Blind, deaf teenagers explore working world

Eight young people who are legally blind and deaf are midway through a summer program where they're learning about potential careers in such areas as graphic design, art education and child care.

The two-week program for teens on careers, technology, self-advocacy and independent living is conducted at the Helen Keller National Center for Deaf-Blind Youths and Adults in Sands Point.

People who are deaf-blind "can do a lot of surprising things," says Kathy Mezack, supervisor of vocational services at the center.

Mezack says one of her roles is to help employers "think a little bigger" about what the center's participants can do. Often employers suggest jobs that are "way too small - [participants] have far more ability than that."

The students and adults who come to the center have "varying degrees of vision and hearing loss," Mezack said, and the key is "to optimize what they have."

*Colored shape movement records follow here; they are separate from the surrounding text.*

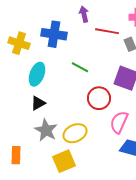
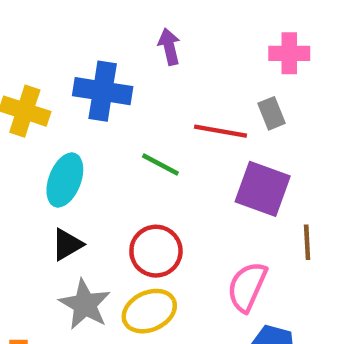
red line: (107, 31) -> (220, 131), moved
red circle: (99, 98) -> (156, 251), moved

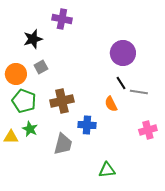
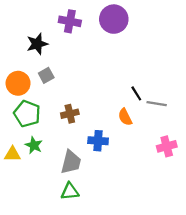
purple circle: (123, 53) -> (114, 19), moved
brown cross: (62, 101) -> (70, 114), size x0.7
green triangle: (107, 170) -> (70, 191), moved

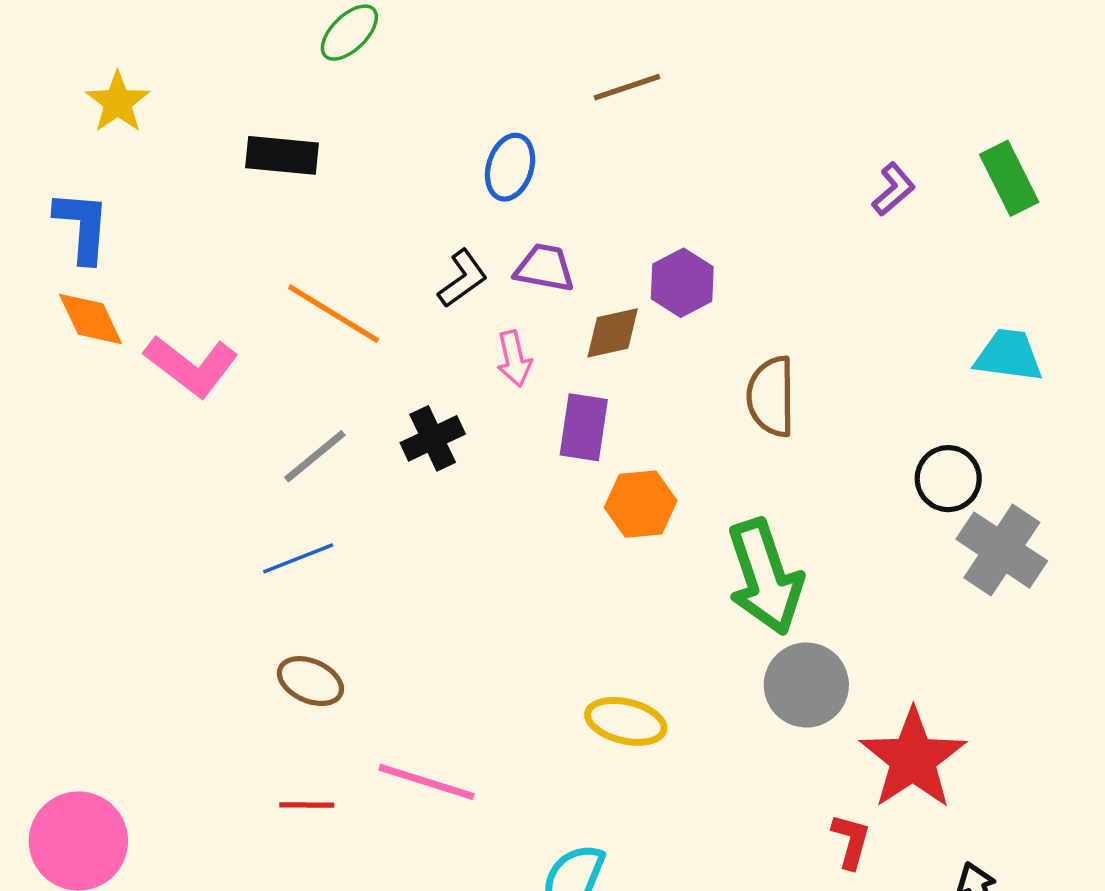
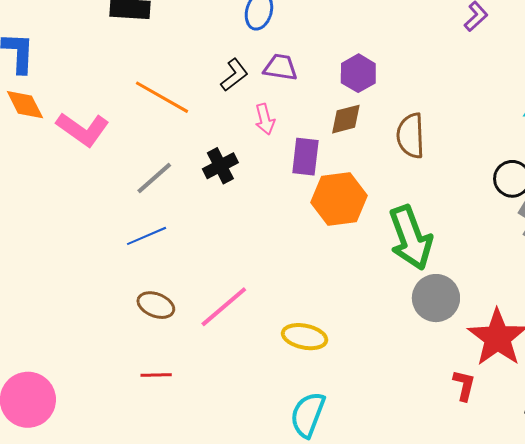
brown diamond: (613, 333) -> (346, 119), moved
orange hexagon: (641, 504) -> (339, 199), size x1.4
yellow ellipse: (626, 721) -> (305, 337), moved
pink line: (427, 782) -> (224, 307), moved, turned -56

On Thursday, four students used "job-shadow day" to visit Blumlein Associates, a graphic design firm in Greenvale. One of them, Rhoxanne Cajulean, 19, of Lynbrook, said through an interpreter that she aspires to study fashion or graphic design. A spring graduate of Mill Neck High School, Cajulean has Usher syndrome type 1, a condition in which a person is born profoundly deaf and experiences progressive vision loss. At this point, she has difficulty seeing at night.

Mezack told of one woman, totally blind and hard of hearing, who is now working as a mechanic repairing small engines at Sears' repair center in Melville - think vacuum cleaners, lawn mowers, snow blowers. She makes the repairs after other workers diagnose a machine's problem. Another young woman who is totally blind and deaf interned recently as a customer service troubleshooter with 1-800-Flowers, where she made use of a Braille display strip in front of her keyboard that allowed her to read what was on the monitor.